His interference in the ME-262 program
This alone would not have been a war winner, but with Me-262 fighters available in mid-44 in large numbers would have made the bombing campaign in Germany very expensive. The critical problem with the jets in the end was they were very tough to fly and it took very experienced pilots to fly them. Putting masses of poorly trained pilots in Me-262s would have just resulted in staggering accident rates. The operational losses for Me-262s was already extremely high.
His refusal to allow the development of an automatic assault rifle (The StG 44 was developed behind his back and against his wishes and when one is fighting hordes of Soviets, every bullet helps)
Invading Russia before the Western Front was secure (well, invading Russia at all, but I digress)

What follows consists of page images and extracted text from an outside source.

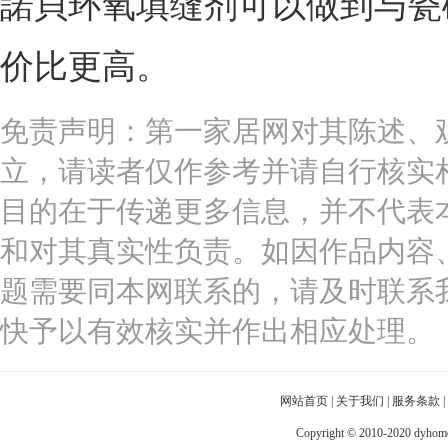
諾貝环氧填缝剂可以做到与瓷
价比更高。
免责声明：第一家居网对其陈述、
立，请读者仅作参考并请自行核实
目的在于传递更多信息，并不代表
和对其真实性负责。如因作品内容
题需要同本网联系的，请及时联系
快予以有效核实并作出相应处理。
网站首页
|
关于我们
|
服务条款
|
Copyright © 2010-2020 dy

Not accepting a peace offer from Stalin that ceded Ukraine (by post-Cold War document accounts)
Bombing British cities instead of continuing the pressure on the RAF
Pais de Calais
Failure to develop a long-range bomber
Not sure this one was uber critical, though a fleet of long range maritime bombers would have made life difficult for the British. Strategic bombers would not have done them much good. The two biggest industrial areas for the Allies were deep in Allied territory (the US and the USSR centers built in late 1941). It would have taken a strategic bomber on the order of a B-36 to reach the US and that would have just stretched Germany's resources even further.
Not releasing armor against Normandy
Absolute faith in the enigma machine (he had help from his Generals on this one)

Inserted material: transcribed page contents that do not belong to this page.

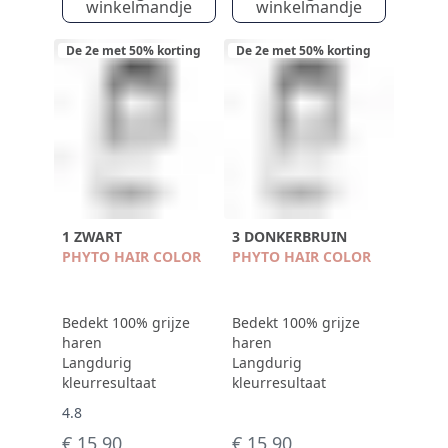
winkelmandje
winkelmandje
De 2e met 50% korting
De 2e met 50% korting
1 ZWART
3 DONKERBRUIN
PHYTO HAIR COLOR
PHYTO HAIR COLOR
Bedekt 100% grijze
Bedekt 100% grijze
haren
haren
Langdurig
Langdurig
kleurresultaat
kleurresultaat
4.8
€ 15,90
€ 15,90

His squandering of resources on "wunder weapons"
Not invading Turkey to get at the Crimean oil and Southern Soviet flank
Stripping the Eastern front for the "Battle of the Bulge"
It is a long list and it's a far longer list than the things he did right, with regard to military operations.
.
I'm not sure invading Turkey would have been a good idea. He would have ended up with another flank to defend in the Middle East. The Allies could have put a force in Syria and gone north. Once they linked up with the Russians in the Crimea, it would have given the USSR a new supply route with the west.
The critical resource Germany lacked was oil. Central Europe is very poor in oil. Romania was the only place that had any of significance. (Ironically all three axis countries were very shy in oil.) The key of the treaty between the USSR and Germany in 1939 was a deal for the USSR to sell Germany a large quantity of oil. When Germany invaded the USSR in 1941, that source shut off and it was a race to capture the oil centers before the stockpiles ran out. That was the reason the thrust in the 1942 offensive was in the South. Germany needed to capture the oil.
There were a few other resources Germany lacked, like they didn't have access to large tungsten deposits, which affected the quality of AP shells, but oil was the critical large volume commodity they needed.
In a sense, WW II was the world's first war over access to oil.